Operations runbooks

cloudnative-mysql ships a kubectl plugin, kubectl-cloudnative-mysql, that wraps common day-two operations. Install it once:

make install-plugin

Most commands accept an optional CLUSTER argument. When you omit it, the plugin picks the only cluster in the current namespace and warns if there are several.

Commands in this guide use cluster-sample as the Cluster name.

Inspect cluster state

kubectl cloudnative-mysql status
kubectl cloudnative-mysql status cluster-sample

Add -w or --watch to refresh every 2s, like watch(1):

kubectl cloudnative-mysql status -w
kubectl cloudnative-mysql status -w --watch-interval=5s

The status command shows instance topology, phase, conditions, and health. For raw Kubernetes output, kubectl describe cluster and kubectl get events still work and give you more detail when you need it.

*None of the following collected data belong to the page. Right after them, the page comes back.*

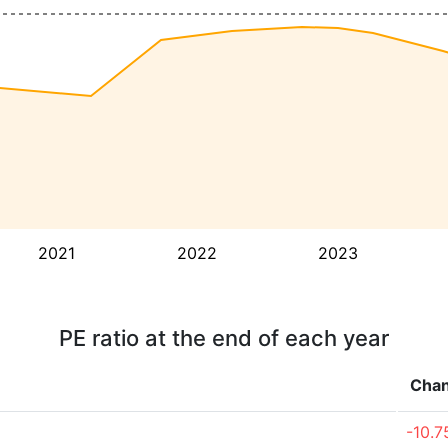
2021
2022
2023
PE ratio at the end of each year
Cha
-10.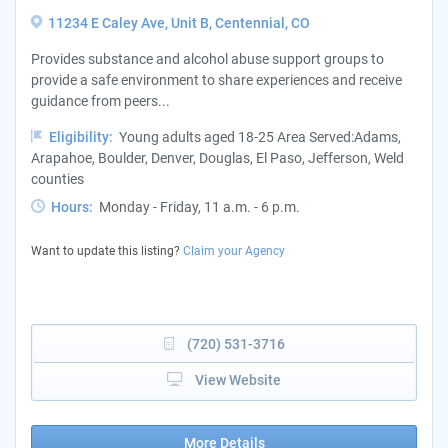
11234 E Caley Ave, Unit B, Centennial, CO
Provides substance and alcohol abuse support groups to
provide a safe environment to share experiences and receive
guidance from peers...
Eligibility:
Young adults aged 18-25 Area Served:Adams,
Arapahoe, Boulder, Denver, Douglas, El Paso, Jefferson, Weld
counties
Hours:
Monday - Friday, 11 a.m. - 6 p.m.
Want to update this listing?
Claim your Agency
(720) 531-3716
View Website
More Details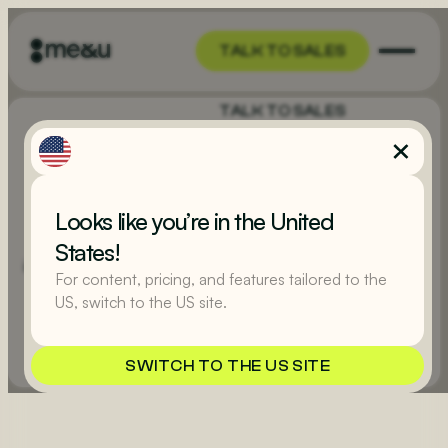
TALK TO SALES
TALK TO SALES
PUBS & BARS
Literally the fastest
way to sell a pint
Looks like you’re in the United
Purpose-built for hospitality, me&u will turn every hour
States!
into happy hour by increasing spend per head and letting
For content, pricing, and features tailored to the
your guests stay with their mates, not crowding the bar.
US, switch to the US site.
EXPLORE
TALK TO SALES
SWITCH TO THE US SITE
TALK TO SALES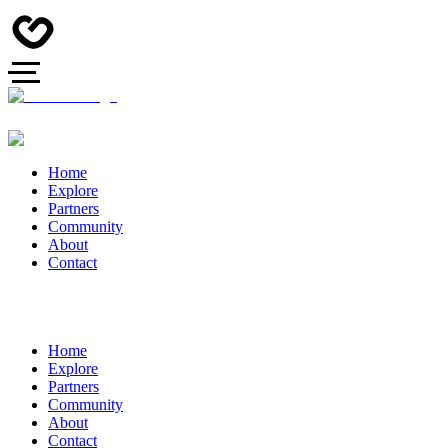
Home
Explore
Partners
Community
About
Contact
Home
Explore
Partners
Community
About
Contact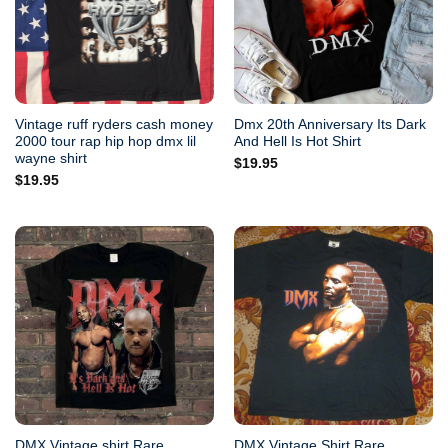
Vintage ruff ryders cash money
Dmx 20th Anniversary Its Dark
2000 tour rap hip hop dmx lil
And Hell Is Hot Shirt
wayne shirt
$
19.95
$
19.95
DMX Vintage shirt Rare
DMX Vintage Shirt Rare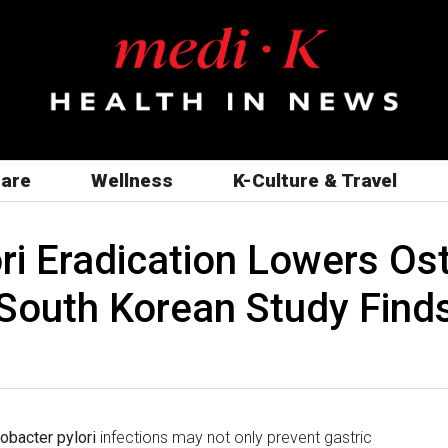
care
Wellness
K-Culture & Travel
ri Eradication Lowers Ost
South Korean Study Find
obacter pylori
infections may not only prevent gastric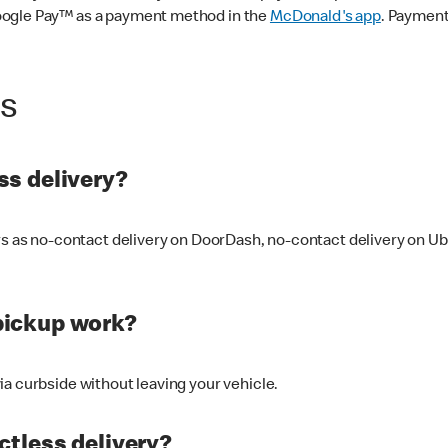
oogle Pay™ as a payment method in the
McDonald's app
. Payment
ss
s delivery?
ers as no-contact delivery on DoorDash, no-contact delivery on U
pickup work?
ia curbside without leaving your vehicle.
ctless delivery?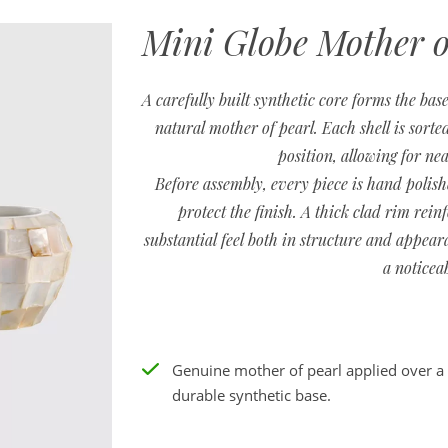
Mini Globe Mother o
A carefully built synthetic core forms the base
natural mother of pearl. Each shell is sorted
position, allowing for nea
Before assembly, every piece is hand polish
protect the finish. A thick clad rim rein
substantial feel both in structure and appeara
a noticea
Genuine mother of pearl applied over a
durable synthetic base.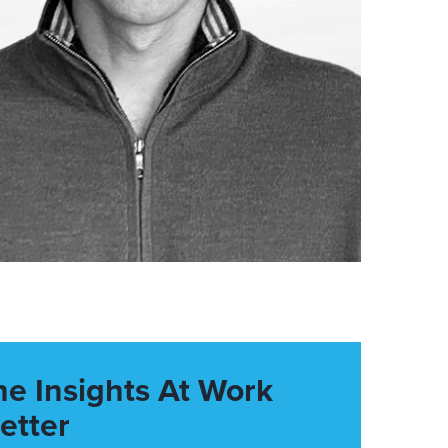
he Insights At Work
etter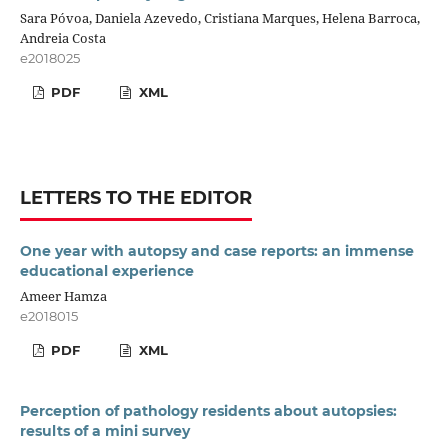
Sara Póvoa, Daniela Azevedo, Cristiana Marques, Helena Barroca,
Andreia Costa
e2018025
PDF
XML
LETTERS TO THE EDITOR
One year with autopsy and case reports: an immense
educational experience
Ameer Hamza
e2018015
PDF
XML
Perception of pathology residents about autopsies:
results of a mini survey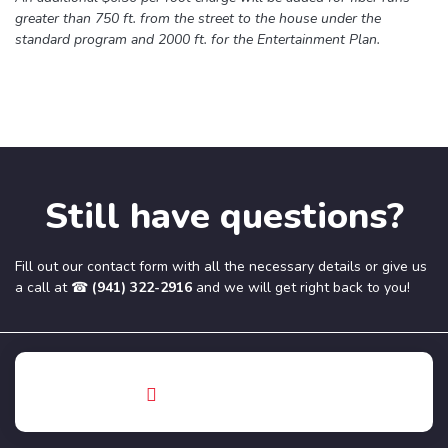
greater than 750 ft. from the street to the house under the
standard program and 2000 ft. for the Entertainment Plan.
Still have questions?
Fill out our contact form with all the necessary details or give us
a call at ☎
(941) 322-2916
and we will get right back to you!
Phone
(941) 322-2916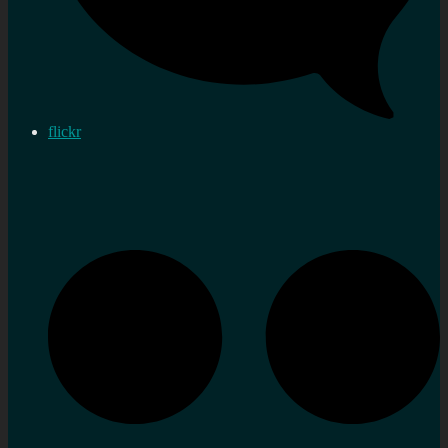
flickr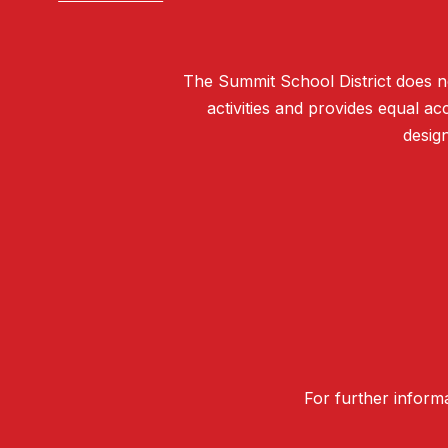
The Summit School District does not 
activities and provides equal 
design
For further informa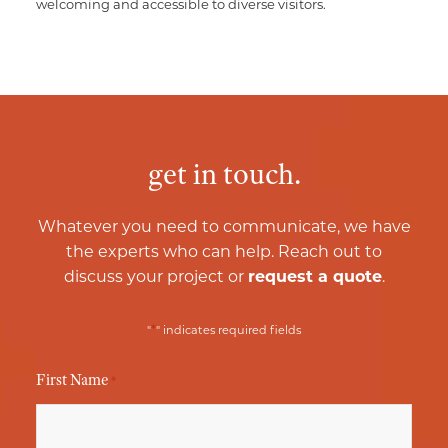
welcoming and accessible to diverse visitors.
get in touch.
Whatever you need to communicate, we have
the experts who can help. Reach out to
discuss your project or
request a quote
.
*
"
" indicates required fields
First Name
*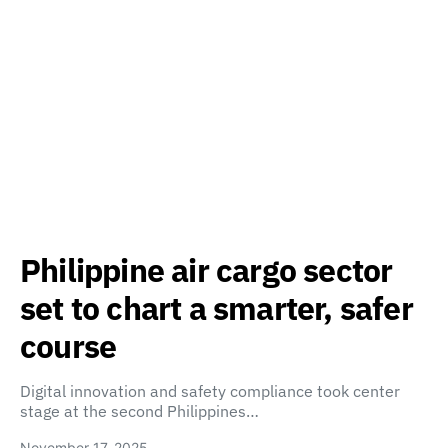
Philippine air cargo sector
set to chart a smarter, safer
course
Digital innovation and safety compliance took center
stage at the second Philippines…
November 17, 2025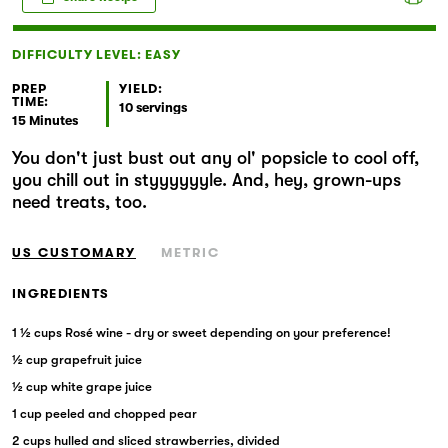
Markets
DIFFICULTY LEVEL: EASY
PREP
YIELD:
TIME:
10 servings
15 Minutes
You don't just bust out any ol' popsicle to cool off,
you chill out in styyyyyyle. And, hey, grown-ups
need treats, too.
US CUSTOMARY
METRIC
INGREDIENTS
1 ½ cups Rosé wine - dry or sweet depending on your preference!
½ cup grapefruit juice
½ cup white grape juice
1 cup peeled and chopped pear
2 cups hulled and sliced strawberries, divided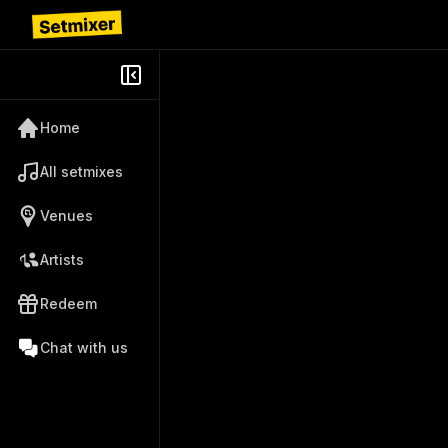
Home
All setmixes
Venues
Artists
Redeem
Chat with us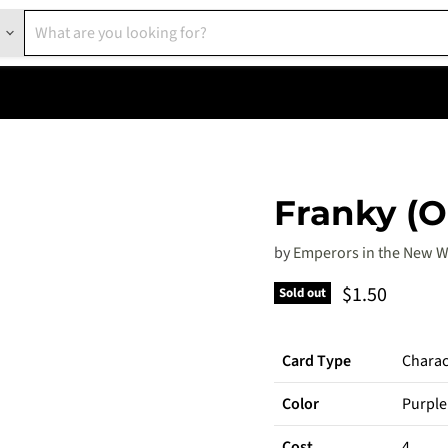
Franky (O
by
Emperors in the New W
Current pric
$1.50
Sold out
Card Type
Charac
Color
Purple
Cost
4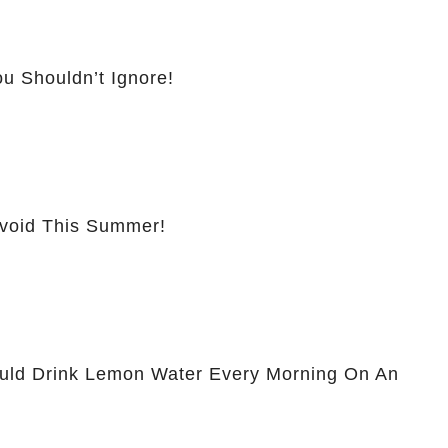
u Shouldn’t Ignore!
Avoid This Summer!
ld Drink Lemon Water Every Morning On An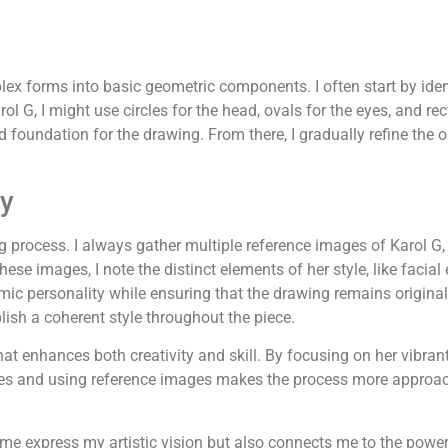
x forms into basic geometric components. I often start by iden
l G, I might use circles for the head, ovals for the eyes, and rec
foundation for the drawing. From there, I gradually refine the ou
ly
g process. I always gather multiple reference images of Karol G,
se images, I note the distinct elements of her style, like facial e
mic personality while ensuring that the drawing remains origin
blish a coherent style throughout the piece.
 enhances both creativity and skill. By focusing on her vibrant 
pes and using reference images makes the process more approach
me express my artistic vision but also connects me to the powe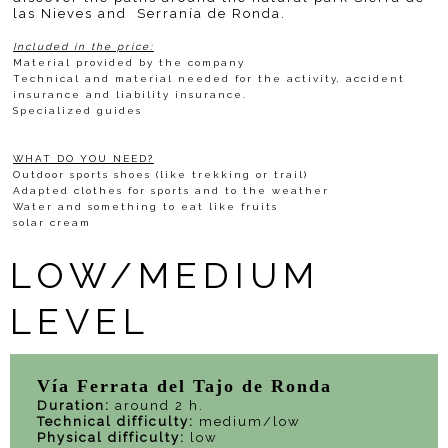
las Nieves and Serranía de Ronda.
Included in the price:
Material provided by the company
Technical and material needed for the activity, accident
insurance and liability insurance.
Specialized guides
WHAT DO YOU NEED?
Outdoor sports shoes (like trekking or trail)
Adapted clothes for sports and to the weather
Water and something to eat like fruits
solar cream
LOW/MEDIUM
LEVEL
Vía Ferrata del Tajo de Ronda
Duration:
around 2 h.
Technical difficulty:
medium/low
Physical difficulty:
low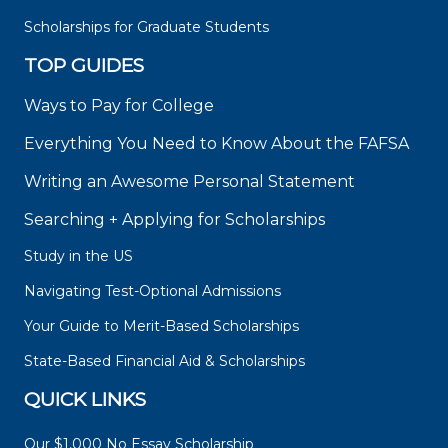
Scholarships for Graduate Students
TOP GUIDES
Ways to Pay for College
Everything You Need to Know About the FAFSA
Writing an Awesome Personal Statement
Searching + Applying for Scholarships
Study in the US
Navigating Test-Optional Admissions
Your Guide to Merit-Based Scholarships
State-Based Financial Aid & Scholarships
QUICK LINKS
Our $1,000 No Essay Scholarship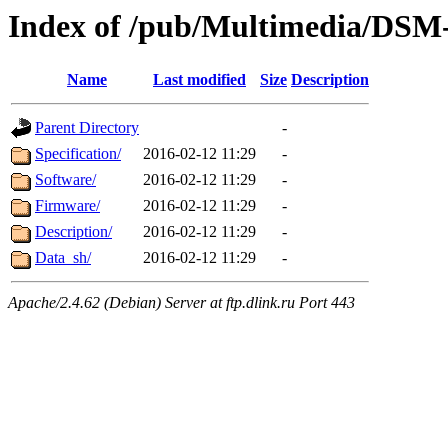
Index of /pub/Multimedia/DSM
Name
Last modified
Size
Description
Parent Directory
-
Specification/
2016-02-12 11:29
-
Software/
2016-02-12 11:29
-
Firmware/
2016-02-12 11:29
-
Description/
2016-02-12 11:29
-
Data_sh/
2016-02-12 11:29
-
Apache/2.4.62 (Debian) Server at ftp.dlink.ru Port 443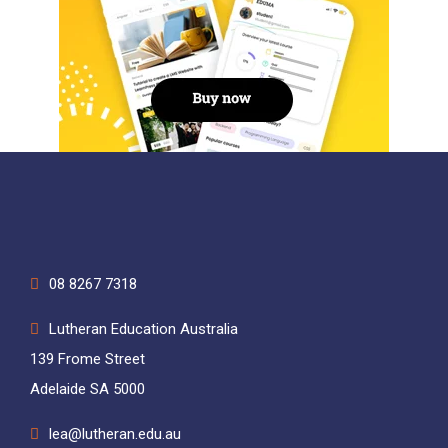
08 8267 7318
Lutheran Education Australia
139 Frome Street
Adelaide SA 5000
lea@lutheran.edu.au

Key status fields on the Cluster resource:

status.readyInstances
status.currentPrimary
status.targetPrimary
status.gtidExecutedByInstance
status.divergedInstances
status.continuousArchiving
status.phase and status.phaseReason

Stream logs

kubectl cloudnative-mysql logs cluster-sample          # all instances, merged with a prefix
kubectl cloudnative-mysql logs cluster-sample cluster-sample-2  # single instance

Scale up

kubectl patch cluster cluster-sample --type merge -p '{"spec":{"instances":4}}'
kubectl wait --for=condition=Ready cluster/cluster-sample --timeout=15m

Scale-up is ordered. cloudnative-mysql creates one replica at a time and waits for it to be healthy before creating the next one.

Scale down

kubectl patch cluster cluster-sample --type merge -p '{"spec":{"instances":1}}'

Scale-down removes highest-ordinal replicas first. cloudnative-mysql deletes replica Pods but retains PVCs. It never scales below one instance and does not remove the current primary during normal scale-down.

List retained PVCs:

kubectl get pvc -l mysql.cloudnative-mysql.io/cluster=cluster-sample

Delete retained PVCs only after confirming the data is no longer needed.

Planned switchover

cloudnative-mysql follows the CNPG-style status transition model. A planned switchover promotes a named healthy replica. Use the plugin:

kubectl cloudnative-mysql promote cluster-sample cluster-sample-2

Watch progress:

kubectl cloudnative-mysql status -w

The operator validates the target, waits for GTID containment, bounds the operation by spec.maxSwitchoverDelay, and lets the selected instance promote itself. Role Services move after the database role is safe.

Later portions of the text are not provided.